1966 Mag: Build NE-2 Neon Bulb Computer - scan available
Chuck Guzis
cclist at sydex.com
Sat Jul 28 12:07:55 CDT 2007
On 28 Jul 2007 at 10:44, William Donzelli wrote:
> Limiting inrush is useless for nearly every tube made, as the
> filaments are made to deal with it anyway. The only tubes I know of
> that required some sort of inrush protection were a few of the very
> large transmitting types from the 1940s - the kind whose filament
> current ratings are in the hundreds of Amps. Some of them even had
> specific power up and power down sequences. With some of the huge
> tubes later on, there was inrush protection, but that was to protect
> the transformer, not the tube.
Surgistors were very popular in the 50's as either an add-on for TV
receivers or as part of the original chassis.

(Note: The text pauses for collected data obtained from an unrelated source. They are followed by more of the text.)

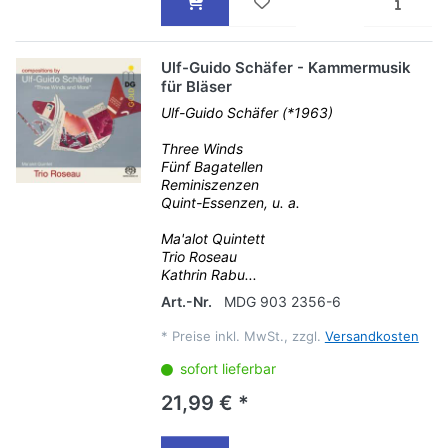
Ulf-Guido Schäfer - Kammermusik
für Bläser
Ulf-Guido Schäfer (*1963)
Three Winds
Fünf Bagatellen
Reminiszenzen
Quint-Essenzen, u. a.
Ma'alot Quintett
Trio Roseau
Kathrin Rabu...
Art.-Nr.
MDG 903 2356-6
*
Preise inkl. MwSt., zzgl.
Versandkosten
sofort lieferbar
21,99 € *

> As far as I know, computers did not use mercury vapor rectifiers. In
> all the ones I have seen, or seen documents for, the rectifiers have
> been gas types. When I was recently poking my nose into Pierce's 709
> power unit (7mumblefoo?), I saw that IBM used C16J thyratrons - a
> whole flock of them. Which probably makes that power unit the most
> costly piece to retube these days.
I don't know about the 1600 volt supply for the Univac Solid State
machines for the clock output stage. That might be a possibility,
but I can't find a reference. Weren't some mercury vapor thyratrons
used to drive some printer and punch coils in the early systems?